Things got more sensitive only when Dorothy Miller, from the Museum of Modern Art, came down to my studio in 1961. The next day she sent a truck to pick up a painting, Mona Lisa, Age 12 [1959], she’d seen, liked, and bought. They hung it in a great position, and it received tremendous comment. After that my work was seen a little, but my first big gallery show was not until 1972. This was the last time I received serious critical response from the New York press. From then on when I did shows there was complete silence. It was like I was a leper. One critic in particular came to see my work and had to stand in front of it without looking because he said it made him sick. From the public I got the opposite attention.

IS: What do you think causes this schism between the public and the critics?

FB: I don’t know. I just make paintings and sculptures the way I like. I have to be the one taken by my work. Some people say to artists that they should change. Change what? It’s like saying, why don’t you walk differently or talk differently. I can’t change my voice. That’s the way I am. I work every day because I have never found anything that gives me more pleasure than painting. Once, when my ideas weren’t clear, when I didn’t know exactly what I was doing or what I wanted to do, it was very painful. When I didn’t have the technical resources to put on the canvas exactly what was in my mind, it was painful, but now it is a great, great pleasure, and provides my stability. It is my continuum.

IS: Do you work from models?

FB: No, for me a model is a limitation, and although I’ve done some portraits I don’t really like to because I’m not able to be as free with them as when I work completely from my imagination. I’ve only made a few portraits; they’re all of people I know so well that even when I have a photograph I already have them in my mind.

IS: You seem to work with objects and people the way an abstract painter uses color and form. How are your decisions of size and scale made?

FB: My paintings start like a cloud. I don’t make anything precise. I just let the thing out onto an uncut roll of canvas until I find the relationships I’m looking for. And when the moment is right, I start to tighten here and there. Basically, the image is an explosion. In the small paintings it is exactly the same as in the big ones: I want to fill the room with one. The force in a painting doesn’t come from its size. You see so many large, empty paintings today, which look overblown because the right scale and proportions haven’t been found.

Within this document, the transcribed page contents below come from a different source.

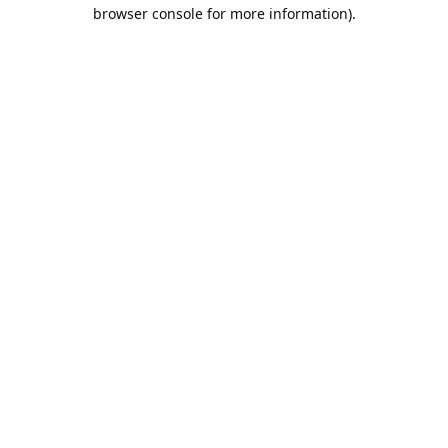
browser console for more information).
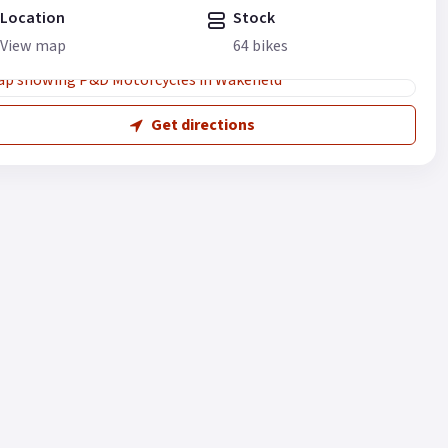
Location
Stock
View map
64 bikes
Get directions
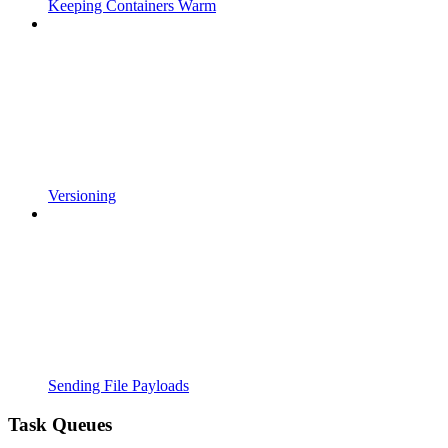
Keeping Containers Warm
Versioning
Sending File Payloads
Task Queues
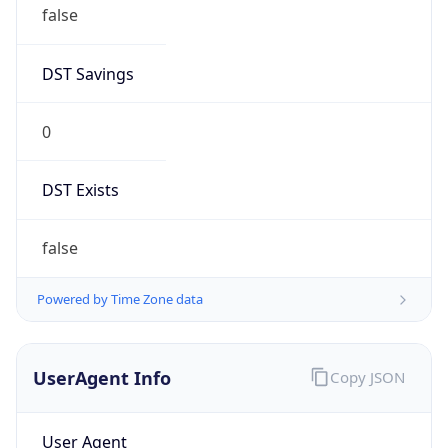
false
DST Savings
0
DST Exists
false
Powered by Time Zone data
UserAgent Info
Copy JSON
User Agent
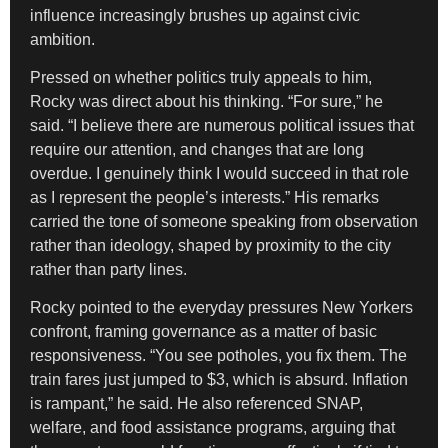
influence increasingly brushes up against civic
ambition.
Pressed on whether politics truly appeals to him,
Rocky was direct about his thinking. “For sure,” he
said. “I believe there are numerous political issues that
require our attention, and changes that are long
overdue. I genuinely think I would succeed in that role
as I represent the people’s interests.” His remarks
carried the tone of someone speaking from observation
rather than ideology, shaped by proximity to the city
rather than party lines.
Rocky pointed to the everyday pressures New Yorkers
confront, framing governance as a matter of basic
responsiveness. “You see potholes, you fix them. The
train fares just jumped to $3, which is absurd. Inflation
is rampant,” he said. He also referenced SNAP,
welfare, and food assistance programs, arguing that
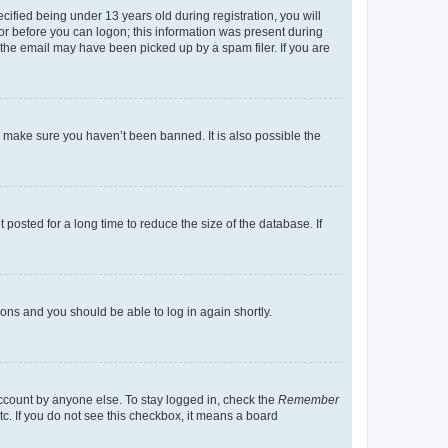
fied being under 13 years old during registration, you will
tor before you can logon; this information was present during
r the email may have been picked up by a spam filer. If you are
o make sure you haven’t been banned. It is also possible the
osted for a long time to reduce the size of the database. If
tions and you should be able to log in again shortly.
account by anyone else. To stay logged in, check the
Remember
tc. If you do not see this checkbox, it means a board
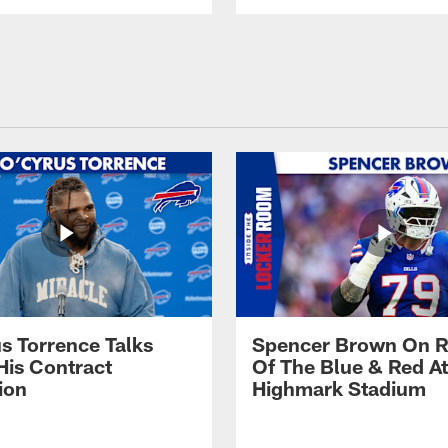
s Torrence Talks
Spencer Brown On R
His Contract
Of The Blue & Red At
ion
Highmark Stadium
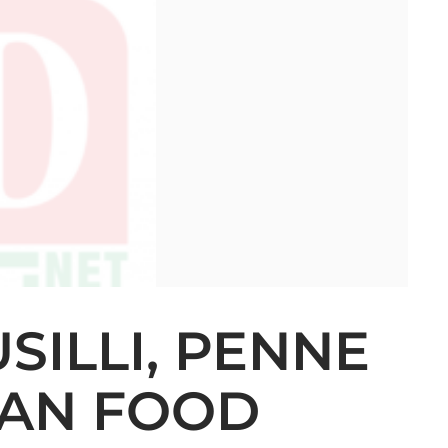
SILLI, PENNE
LIAN FOOD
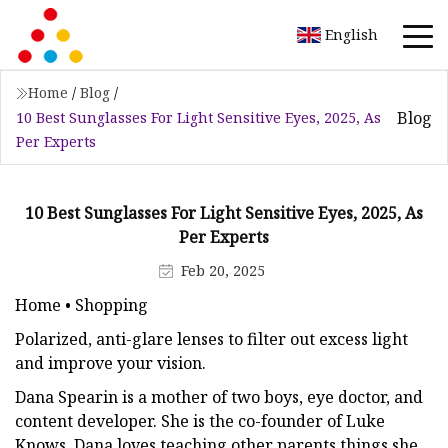
English
Home
/
Blog
/
Blog
10 Best Sunglasses For Light Sensitive Eyes, 2025, As
Per Experts
10 Best Sunglasses For Light Sensitive Eyes, 2025, As
Per Experts
Feb 20, 2025
Home • Shopping
Polarized, anti-glare lenses to filter out excess light
and improve your vision.
Dana Spearin is a mother of two boys, eye doctor, and
content developer. She is the co-founder of Luke
Knows. Dana loves teaching other parents things she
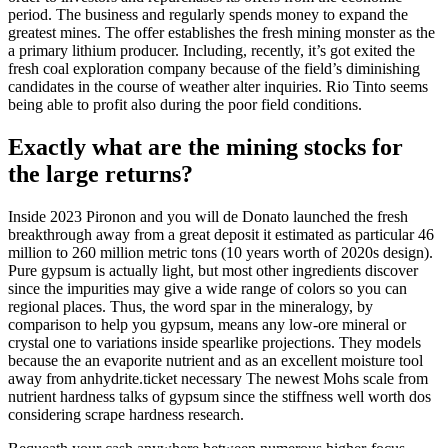
period. The business and regularly spends money to expand the
greatest mines. The offer establishes the fresh mining monster as the
a primary lithium producer. Including, recently, it’s got exited the
fresh coal exploration company because of the field’s diminishing
candidates in the course of weather alter inquiries. Rio Tinto seems
being able to profit also during the poor field conditions.
Exactly what are the mining stocks for
the large returns?
Inside 2023 Pironon and you will de Donato launched the fresh
breakthrough away from a great deposit it estimated as particular 46
million to 260 million metric tons (10 years worth of 2020s design).
Pure gypsum is actually light, but most other ingredients discover
since the impurities may give a wide range of colors so you can
regional places. Thus, the word spar in the mineralogy, by
comparison to help you gypsum, means any low-ore mineral or
crystal one to variations inside spearlike projections. They models
because the an evaporite nutrient and as an excellent moisture tool
away from anhydrite.ticket necessary The newest Mohs scale from
nutrient hardness talks of gypsum since the stiffness well worth dos
considering scrape hardness research.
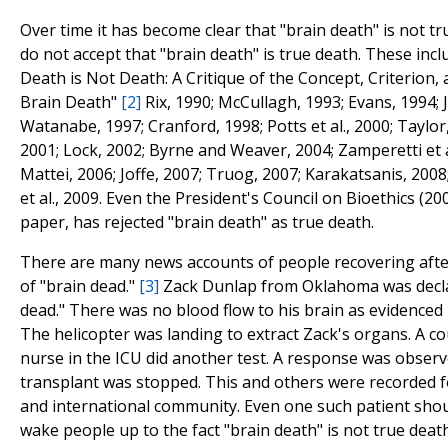
Over time it has become clear that "brain death" is not t
do not accept that "brain death" is true death. These incl
Death is Not Death: A Critique of the Concept, Criterion,
Brain Death"
[2]
Rix, 1990; McCullagh, 1993; Evans, 1994; 
Watanabe, 1997; Cranford, 1998; Potts et al., 2000; Taylor
2001; Lock, 2002; Byrne and Weaver, 2004; Zamperetti et a
Mattei, 2006; Joffe, 2007; Truog, 2007; Karakatsanis, 2008
et al., 2009. Even the President's Council on Bioethics (200
paper, has rejected "brain death" as true death.
There are many news accounts of people recovering afte
of "brain dead."
[3]
Zack Dunlap from Oklahoma was decla
dead." There was no blood flow to his brain as evidenced 
The helicopter was landing to extract Zack's organs. A co
nurse in the ICU did another test. A response was obser
transplant was stopped. This and others were recorded f
and international community. Even one such patient sho
wake people up to the fact "brain death" is not true deat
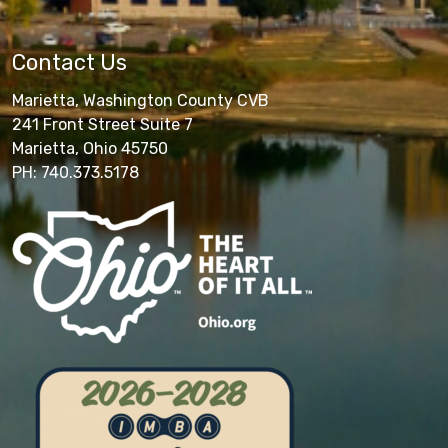
Contact Us
Marietta, Washington County CVB
241 Front Street Suite 7
Marietta, Ohio 45750
PH: 740.373.5178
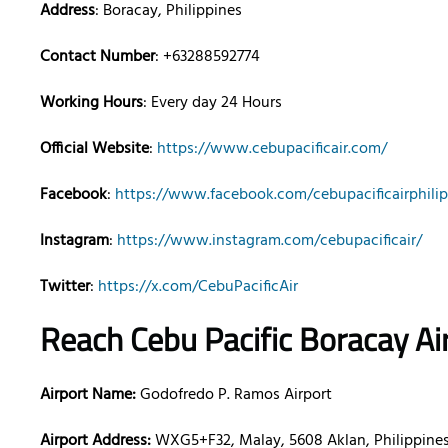
Address
: Boracay, Philippines
Contact Number
: +63288592774
Working Hours
: Every day 24 Hours
Official Website
:
https://www.cebupacificair.com/
Facebook
:
https://www.facebook.com/cebupacificairphilip
Instagram
:
https://www.instagram.com/cebupacificair/
Twitter
:
https://x.com/CebuPacificAir
Reach Cebu Pacific Boracay Ai
Airport Name:
Godofredo P. Ramos Airport
Airport Address:
WXG5+F32, Malay, 5608 Aklan, Philippine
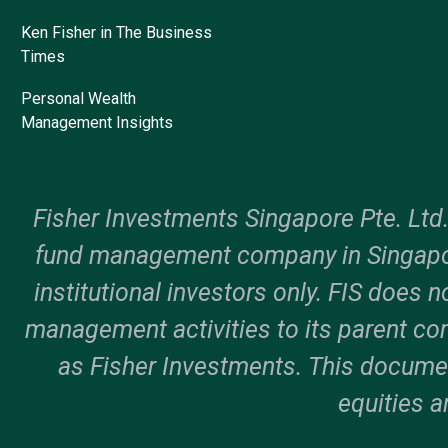
Ken Fisher in The Business
Times
Personal Wealth
Management Insights
Fisher Investments Singapore Pte. Ltd
fund management company in Singapor
institutional investors only. FIS does n
management activities to its parent c
as Fisher Investments. This documen
equities a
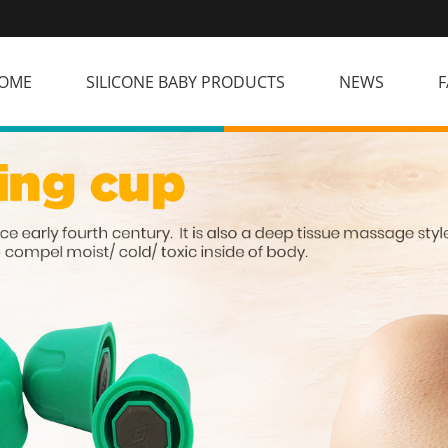
OME
SILICONE BABY PRODUCTS
NEWS
F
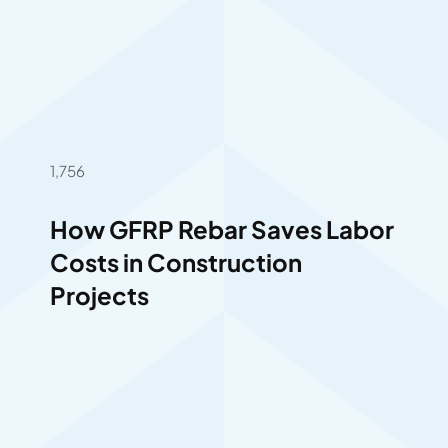
1,756
How GFRP Rebar Saves Labor
Costs in Construction
Projects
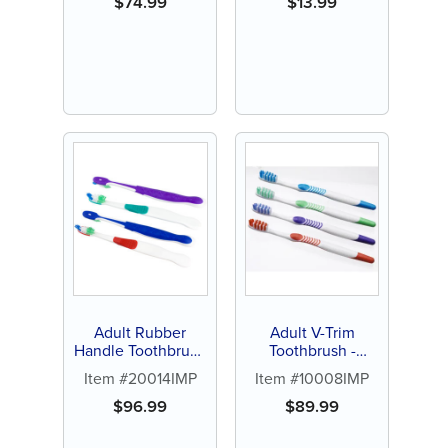
$
74.99
$
13.99
Adult Rubber
Adult V-Trim
Handle Toothbrush
Toothbrush -
- Personalize (144
Personalize (144 ct
Item #20014IMP
Item #10008IMP
ct of assorted color
assorted color
brushes)
brushes)
$
96.99
$
89.99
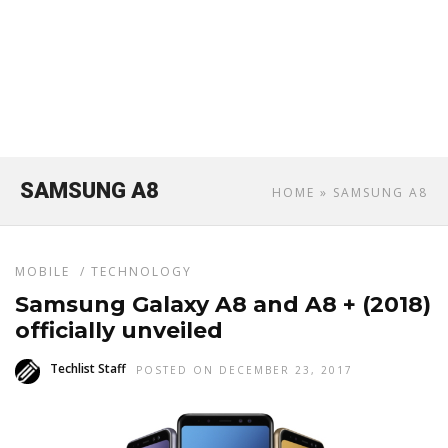
SAMSUNG A8
HOME
» SAMSUNG A8
MOBILE
/
TECHNOLOGY
Samsung Galaxy A8 and A8 + (2018)
officially unveiled
Techlist Staff
POSTED ON DECEMBER 23, 2017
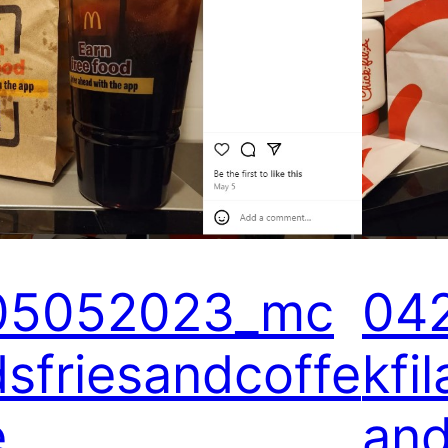
05052023_mc
04
dsfriesandcoffe
kfi
e
an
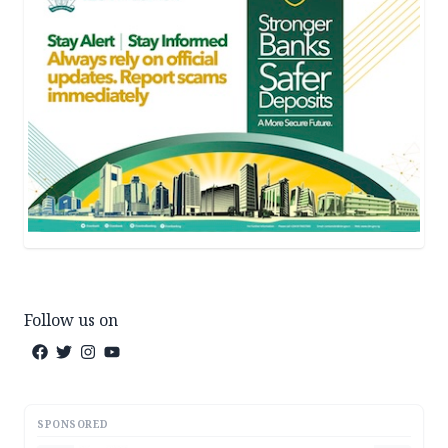
Follow us on
SPONSORED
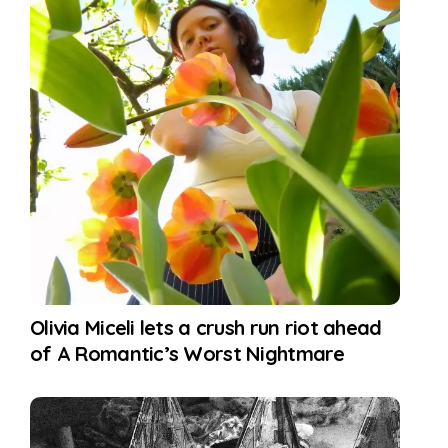
Olivia Miceli lets a crush run riot ahead
of A Romantic’s Worst Nightmare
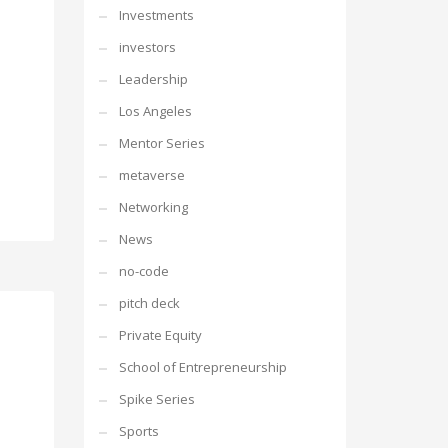
Investments
investors
Leadership
Los Angeles
Mentor Series
metaverse
Networking
News
no-code
pitch deck
Private Equity
School of Entrepreneurship
Spike Series
Sports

IS: One of the most intriguing aspects of the dramas of scale in your work is that even when they are reproduced tiny the tension about monumentality remains. Everything and everyone still looks inflated to the viewer but normal in relation to the rest of the picture. These are inflationary times, and as others have pointed out, you’ve come up with that perspective in your figures; but there’s more to it. You’ve been doing the same thing for too long for that to be the whole understanding.

FB: I didn’t choose to make art the way I do with the idea of astonishing people. Such a notion would quickly turn into a cliché and lose the ability to touch honestly and communicate personally and directly, which is what I’m trying to do.